Intervention policière à Saint-Etienne

A Saint-Etienne, ce mardi, la police a délogé des étudiants qui bloquaient depuis la veille le département des études politiques de l’Université Jean-Monnet. Les manifestants, une trentaine environ, n’ont pas opposé de résistance, ni commis de dégradation, selon les forces de l’ordre. Ils ont obtenu qu’une délégation soit reçue pour discuter avec le président de l’université dans le but d’organiser un débat sur la question palestinienne, ont expliqué leurs représentants. Lundi, les protestataires avaient reçu le soutien de la députée La France insoumise (LFI) de la Loire Andrée Taurinya, dont le parti souhaite un élargissement de la contestation étudiante.

Les IEP mobilisés

Dans la continuité des événements survenus à Sciences Po Paris, la semaine dernière, plusieurs Instituts d’Etudes politiques (IEP) ont été le théâtre ces dernières heures de manifestations ou de blocages. A Rennes, un « blocage filtrant » a été mis en place ce mardi dans la matinée par une cinquantaine d’étudiants. « L’Assemblée générale a investi les locaux de Sciences Po Rennes pour une durée indéterminée, en solidarité avec le peuple palestinien qui subit depuis octobre d’insupportables massacres, jugés par la Cour internationale de justice comme présentant un « risque plausible de génocide » en janvier dernier », ont expliqué les étudiants dans un communiqué.

Deux entrées de Sciences Po Strasbourg ont également été bloquées par les étudiants, tandis que dans la cour de l’IEP de Lyon quelque 150 personnes ont manifesté en « solidarité » avec la bande de Gaza, aux cris de « Palestine vivra, Palestine vaincra ». A Toulouse, enfin, la direction a décidé de fermer l’établissement de manière préventive, par « obligation de sécurité », à partir de 16h30 ce mardi.
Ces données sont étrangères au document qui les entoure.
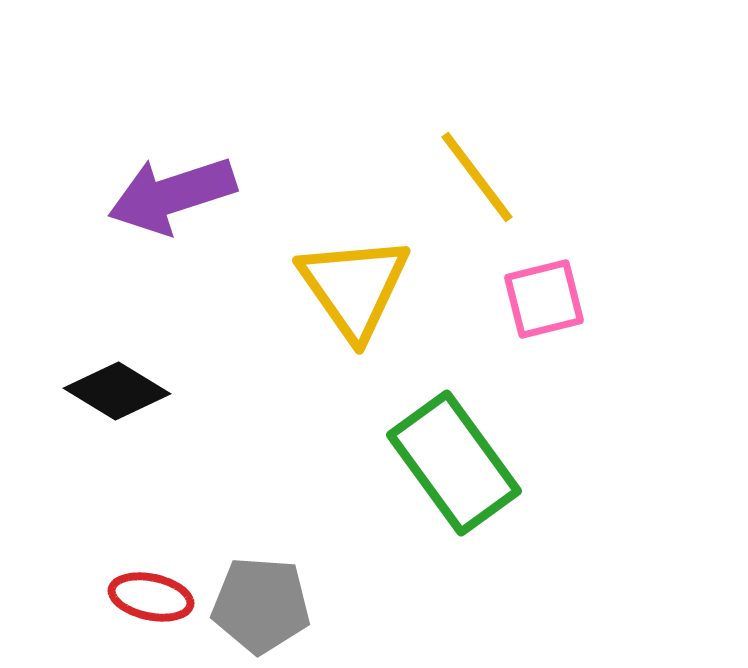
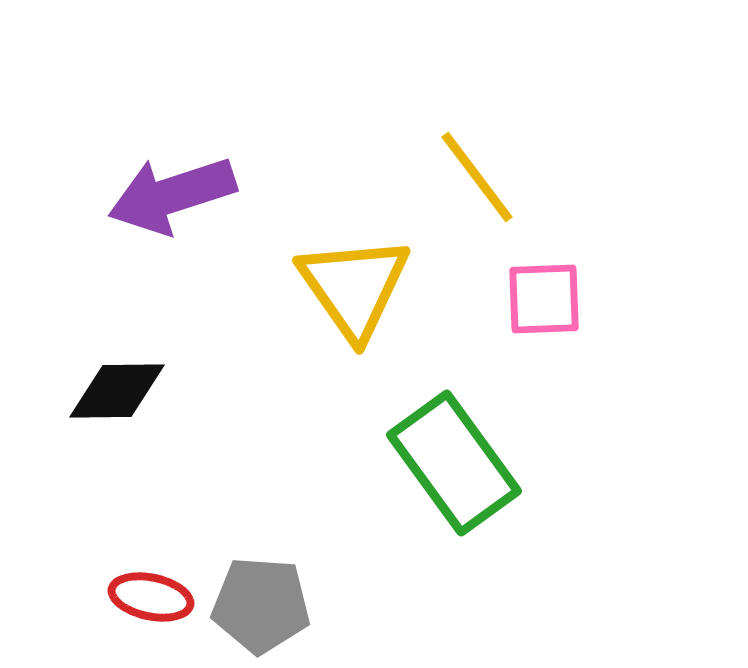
pink square: rotated 12 degrees clockwise
black diamond: rotated 32 degrees counterclockwise
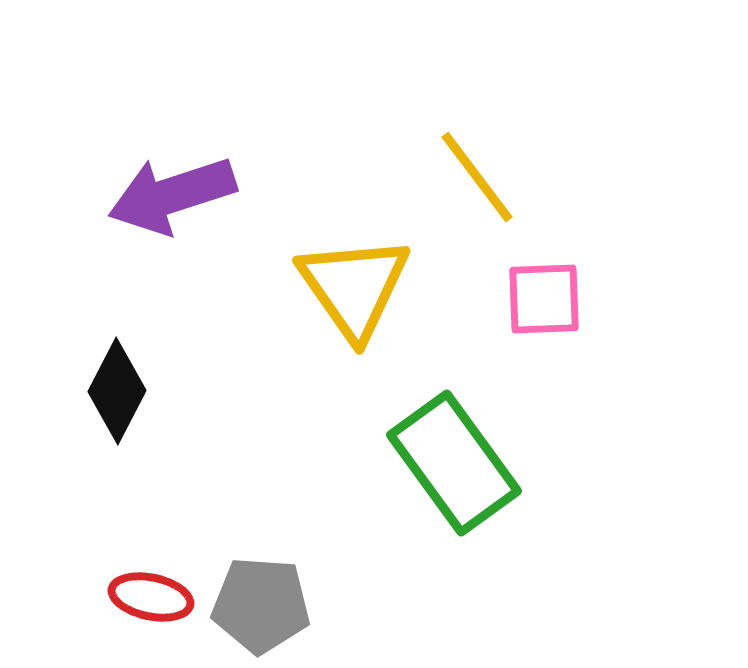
black diamond: rotated 62 degrees counterclockwise
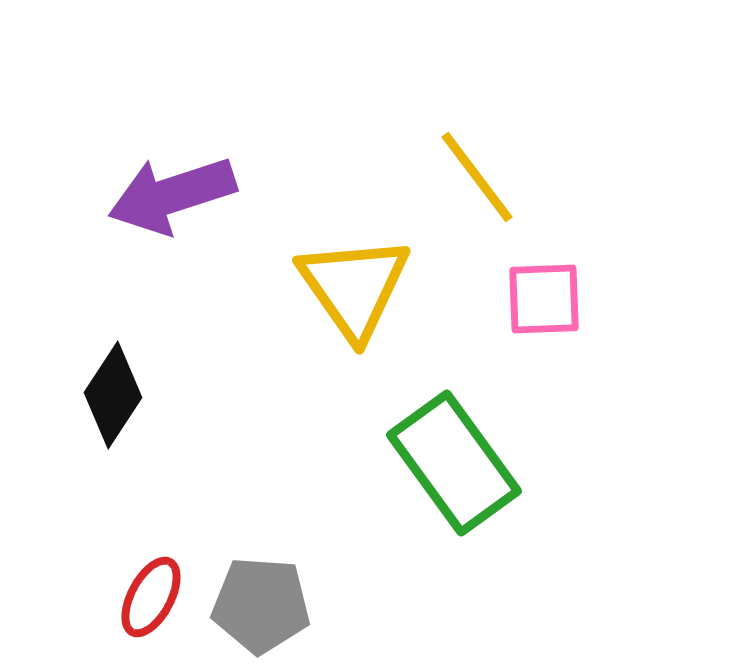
black diamond: moved 4 px left, 4 px down; rotated 6 degrees clockwise
red ellipse: rotated 74 degrees counterclockwise
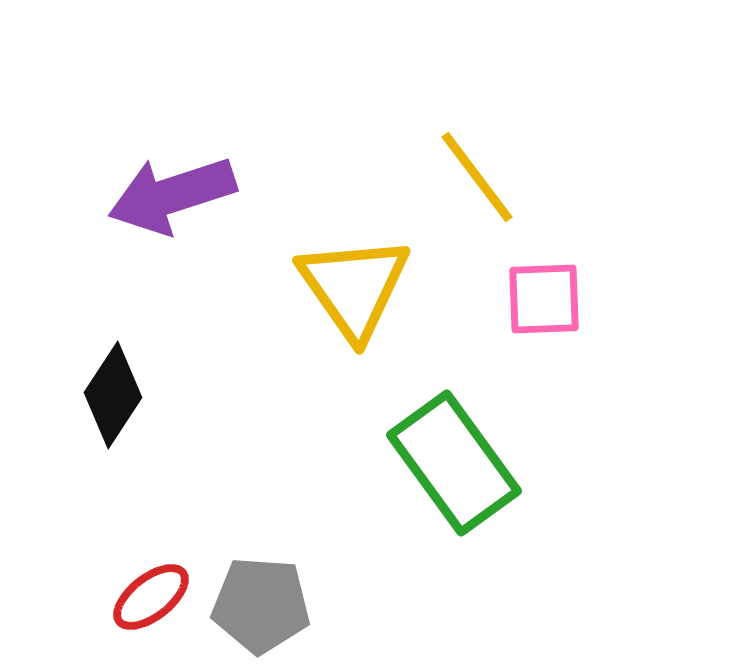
red ellipse: rotated 24 degrees clockwise
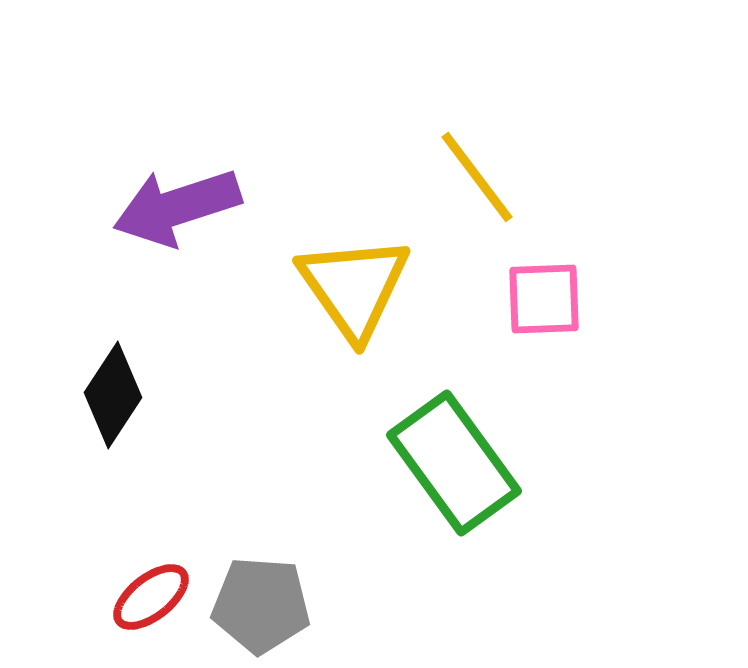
purple arrow: moved 5 px right, 12 px down
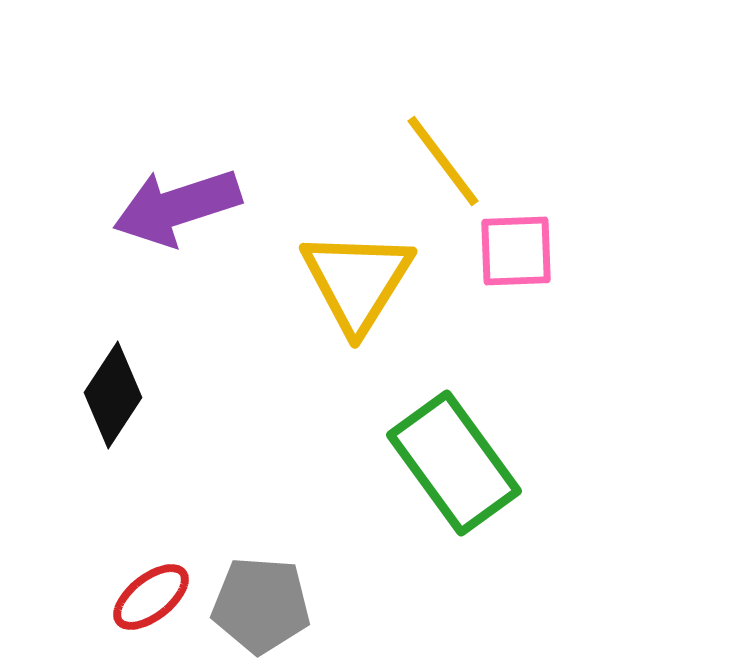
yellow line: moved 34 px left, 16 px up
yellow triangle: moved 3 px right, 6 px up; rotated 7 degrees clockwise
pink square: moved 28 px left, 48 px up
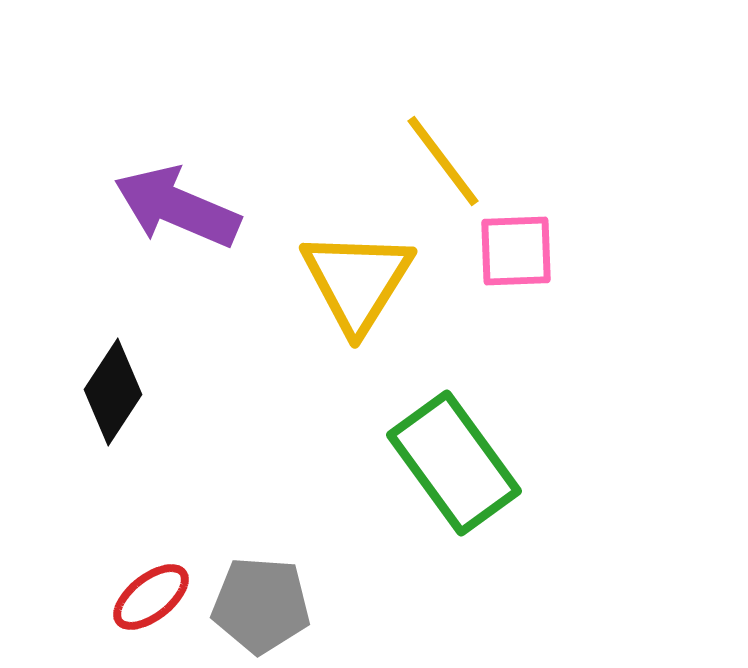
purple arrow: rotated 41 degrees clockwise
black diamond: moved 3 px up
Un rassemblement devait avoir lieu à 17 heures dans la cour de l’Institut.

A Grenoble, un sit-in contre un partenariat avec une université israélienne

À Grenoble, une centaine d’étudiants ont participé à un « sit-in » sur les voies du tramway pendant une heure pour demander, notamment, la fin du partenariat noué en 2023 entre la faculté de Grenoble et l’Université du Néguev Ben-Gourion. Les étudiants ont scandé des slogans accusant l’Etat et les universités d’être « silencieux » et « complices » du « génocide en cours à Gaza ». « Nous appelons à poursuivre le mouvement après ce qu’il s’est passé à Sciences Po Paris », a expliqué Robinson Rossi, président de l’Union étudiante de Grenoble.